Insurers Attack NAIC Credit Score Study
By Daniel Hays
NU Online News Service, Sept. 15, 12:17 p.m. EDT, Chicago?Representatives of two insurance trade groups meeting with a panel of state insurance commissioners here have denounced the idea of regulators possibly conducting a study of whether use of credit background records has an unfair impact on minorities.
Their angry complaints were made at Saturday's National Association of Insurance Commissioners fall meeting during a session of the Industry Liaison Committee. Officials said a vote is possible on the issue today when a unit of the Market Regulation and Consumer Affairs Committee is due to hold a session.
Robert Zeman, National Association of Independent Insurers senior vice president, called it a "very flawed proposal." He was joined in his protest by Roger Schmelzer, representing the National Association of Mutual Insurance Companies.
Mr. Schmelzer suggested that if the NAIC were to go along with such a study that it "will lead to other questions about the business of insurance" and could eventually lead to an "eroding of the underwriting process."
He told the panel that only one state so far has elected to ban insurance scoring and that to start the study would undermine the work of state legislatures.
The way the issue has been dealt with "is political," said Mr. Schmelzer.
Mr. Zeman said the proposal was flawed from a legal, technical and public policy perspective and driven by politically motivated commissioners.
The issue of credit scoring was penciled in for discussion by the Consumer Liaison Committee on its Saturday meeting agenda as well, but the topic was never reached.

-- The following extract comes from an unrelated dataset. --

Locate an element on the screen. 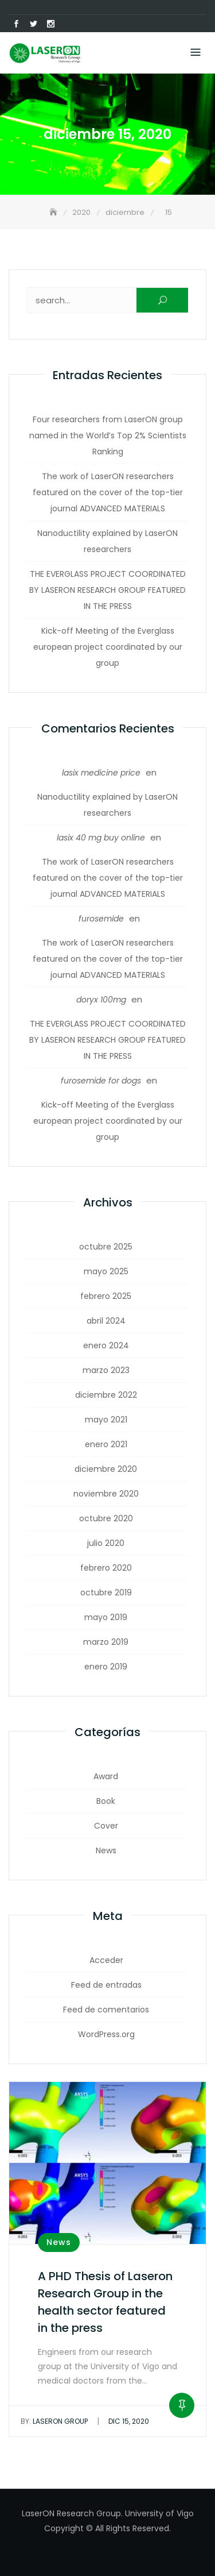  mayo 2021 is located at coordinates (106, 1419).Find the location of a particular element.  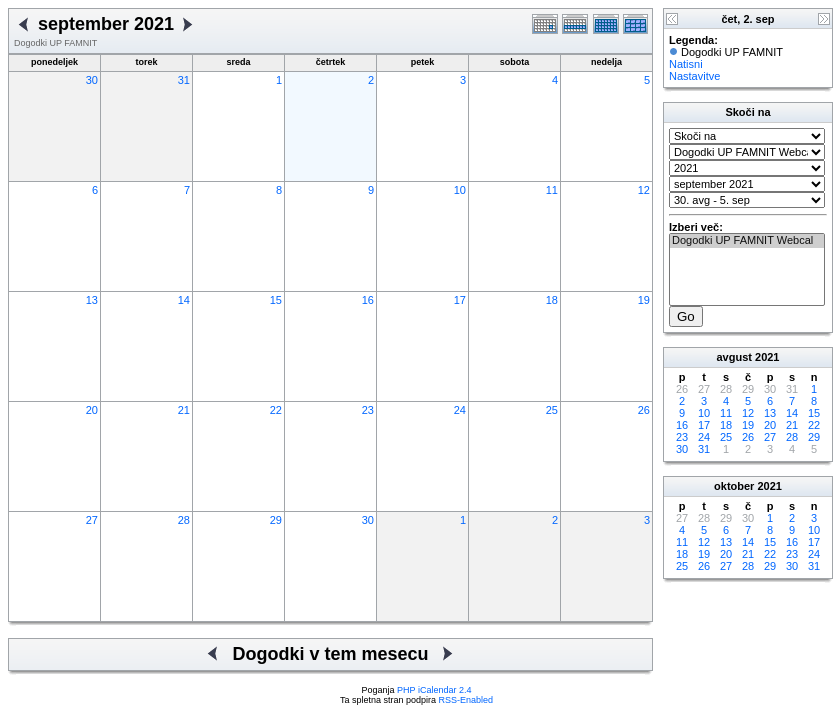

13 is located at coordinates (92, 300).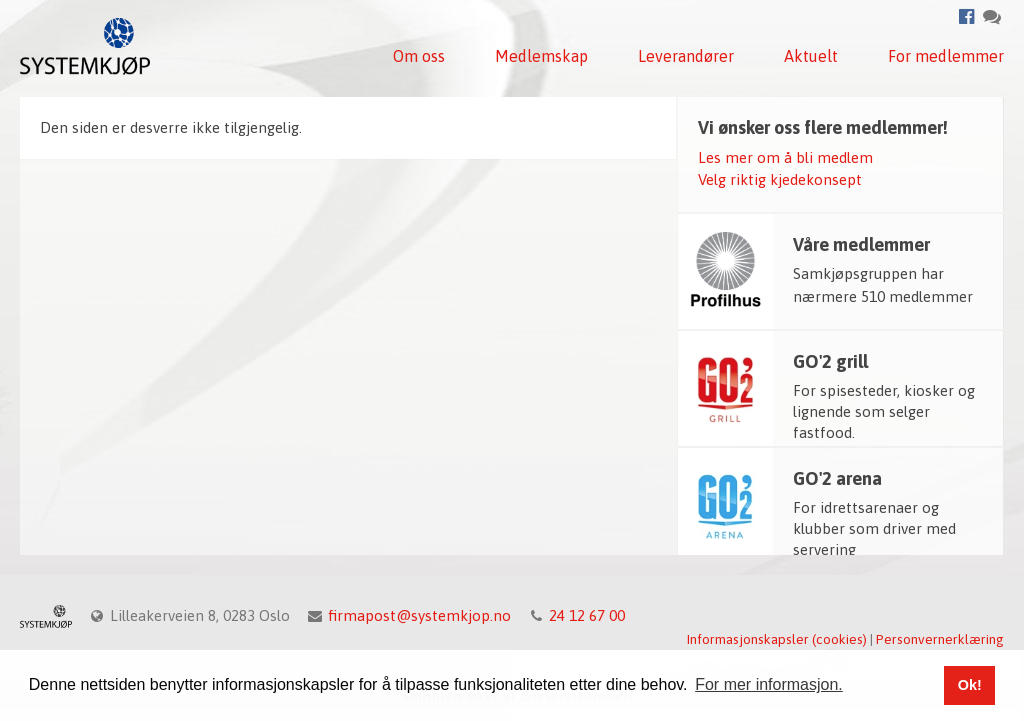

Missouri Insurance Director Scott B. Lakin, who chaired the Consumer Liaison panel, said he expected credit record use would come up this afternoon at the Market Regulation and Consumer Affairs Committee and the study, which he supports, might possibly be voted on.
The trade group campaign against the proposed study included a Sunday press briefing by the NAII. The trade group released excerpts of some testimony due to be delivered today to the Regulation and Consumer Affairs Committee by a former regulator who argued the study fails to address legal standards of insurance.
The testimony is from Nathanial S. Shapo, a former director of the Illinois Insurance Department.
According to Mr. Shapo, now a partner in a law firm, "A disparate impact study on credit is unnecessary within the context of insurance regulation, as the NAIC has not disputed and does not appear to be disputing credit's value as a useful innovation in predicting risk of future loss.
"In moving forward with such a study, the NAIC would be acting on a different set of premises about unfair discrimination than those that have prevailed for decades..without an articulated rationale for treating one actuarially justified rating factor differently from other actuarially justified factors."
He said the study would counter positions the NAIC has taken in legal cases.